Because OSHA’s “provisions do not deal with the assignment of liability among contractors” OSHA’s finding that VAWT violated its provisions does not provide Plaintiff with an independent basis upon which recovery may be sought. Nielsen, Administratrix of the Estate of Niels Otto Andersen v. Vestas Wind System, 64 Som.L.J. 382 (2010) (Klementik, J.).

 

NEGLIGENCE – PREMISES LIABILITY – BUSINESS INVITEES

 

A business invitee is a person invited to enter or remain on the land of another for a purpose directly related or indirectly connected with business dealings with the possessor of the land.  Thomas v. Seven Springs Mountain Resort, t/a/d/b/a Seven Springs Farm, Inc.  60 Som.L.J. 47 (2000) (Fike, P.J.).

 

The landowner is under an affirmative duty to protect a business visitor against known dangers and against those which might be discovered with reasonable care.  Thomas v.

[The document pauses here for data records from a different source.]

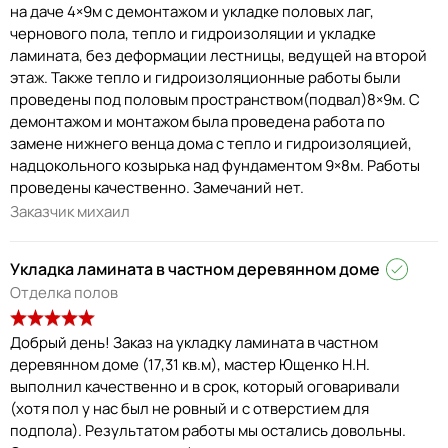
на даче 4×9м с демонтажом и укладке половых лаг,
чернового пола, тепло и гидроизоляции и укладке
ламината, без деформации лестницы, ведущей на второй
этаж. Также тепло и гидроизоляционные работы были
проведены под половым пространством(подвал)8×9м. С
демонтажом и монтажом была проведена работа по
замене нижнего венца дома с тепло и гидроизоляцией,
надцокольного козырька над фундаментом 9×8м. Работы
проведены качественно. Замечаний нет.
Заказчик михаил
Укладка ламината в частном деревянном доме
Отделка полов
Добрый день! Заказ на укладку ламината в частном
деревянном доме (17,31 кв.м), мастер Ющенко Н.Н.
выполнил качественно и в срок, который оговаривали
(хотя пол у нас был не ровный и с отверстием для
подпола). Результатом работы мы остались довольны.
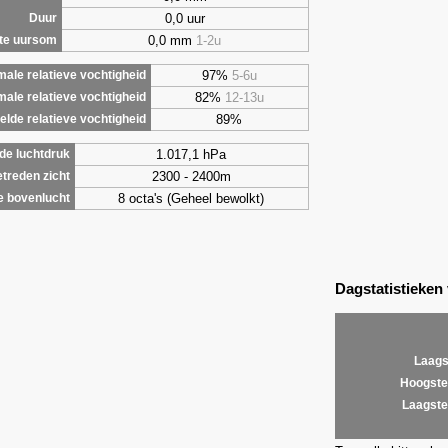
0,0 uur
Duur
0,0 mm
1-2u
te uursom
97%
5-6u
ale relatieve vochtigheid
82%
12-13u
male relatieve vochtigheid
89%
lde relatieve vochtigheid
1.017,1 hPa
de luchtdruk
2300 - 2400m
treden zicht
8 octa's (Geheel bewolkt)
e bovenlucht
Dagstatistieken
Laags
Hoogste
Laagste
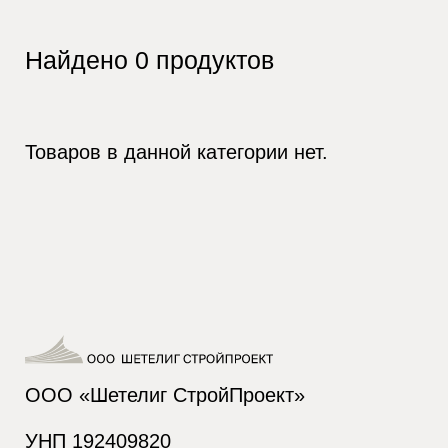
Найдено
0
продуктов
Товаров в данной категории нет.
ООО «Шетелиг СтройПроект»
УНП 192409820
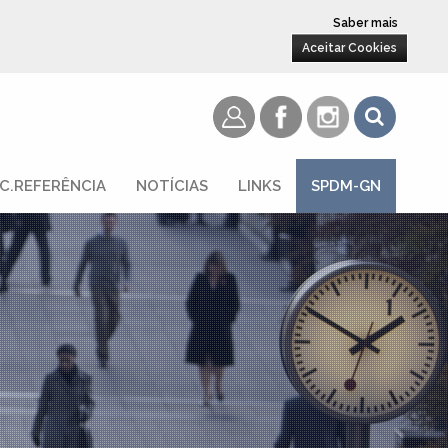
Saber mais
Aceitar Cookies
C.REFERÊNCIA
NOTÍCIAS
LINKS
SPDM-GN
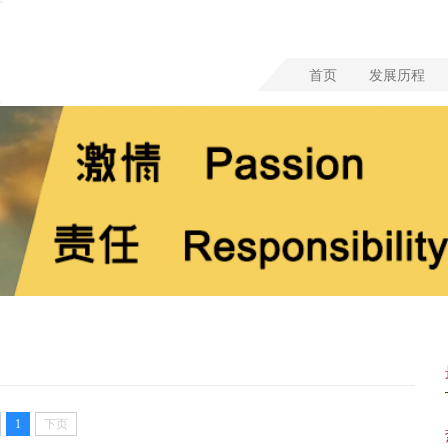
首页
发展历程
1
下页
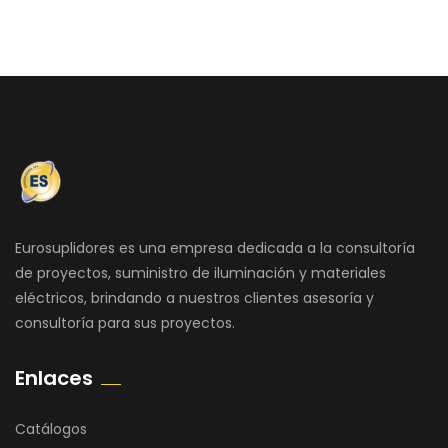
Eurosuplidores es una empresa dedicada a la consultoría
de proyectos, suministro de iluminación y materiales
eléctricos, brindando a nuestros clientes asesoría y
consultoría para sus proyectos.
Enlaces
Catálogos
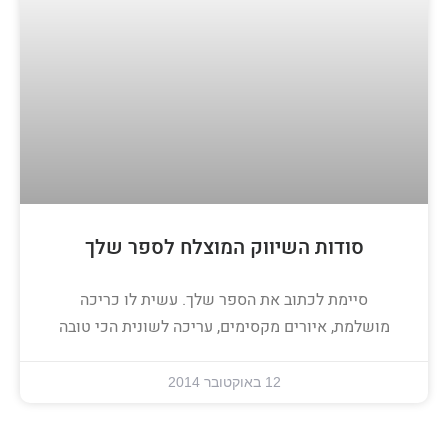
סודות השיווק המוצלח לספר שלך
סיימת לכתוב את הספר שלך. עשית לו כריכה
מושלמת, איורים מקסימים, עריכה לשונית הכי טובה
12 באוקטובר 2014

Seven Springs Mountain Resort, t/a/d/b/a Seven Springs Farm, Inc.  60 Som.L.J. 47 (2000) (Fike, P.J.). 

 

The owner is not the insurer of the patron's safety and has no duty to protect a business invitee against known and obvious dangers.  Thomas v. Seven Springs Mountain Resort, t/a/d/b/a Seven Springs Farm, Inc.  60 Som.L.J. 47 (2000) (Fike, P.J.). 

 

NEGLIGENT ENTRUSTMENT

 

A negligent entrustment claim requires pleading that the entrustor knew that the entrustee was incompetent at the time of the entrustment, as stated in Restatement (Second) of Torts §308.  Cugini v. Kearcher and Mardis Ford-Lincoln-Mercury, Inc., 60 Som. L.J. 402 (2002) (Cascio, J.).

 

PRODUCTS LIABILITY

 

In a products liability action based on design defect, it is manifestly clear that without a showing of a defect, the supplier of a product has no liability under section 402(A) of the Restatement Second of Torts. Hale v. American Honda Motor Co., Inc., and Z&M Cycle Sales, Inc., 64 Som.L.J. 173 (2009) (J. Cascio).

 

The determination of whether a product is unreasonably dangerous is a question of law which is to be determined by the trial court. Hale v. American Honda Motor Co., Inc., and Z&M Cycle Sales, Inc., 64 Som.L.J. 173 (2009) (J. Cascio).

 

The Superior Court of Pennsylvania has set forth seven (7) factors that a trial court may use to determine whether a product is unreasonably dangerous. Hale v. American Honda Motor Co., Inc., and Z&M Cycle Sales, Inc., 64 Som.L.J. 173 (2009) (J. Cascio).

 

It is not sufficient for an alternative design to “reduce one type of risk while creating other undesirable effects.” Instead, the alternative design must be safer overall. Hale v. American Honda Motor Co., Inc., and Z&M Cycle Sales, Inc., 64 Som.L.J. 173 (2009) (J. Cascio).

 

A product is not defective or unreasonably dangerous simply because accidents may occur during its use. Hale v. American Honda Motor Co., Inc., and Z&M Cycle Sales, Inc., 64 Som.L.J. 173 (2009) (J. Cascio).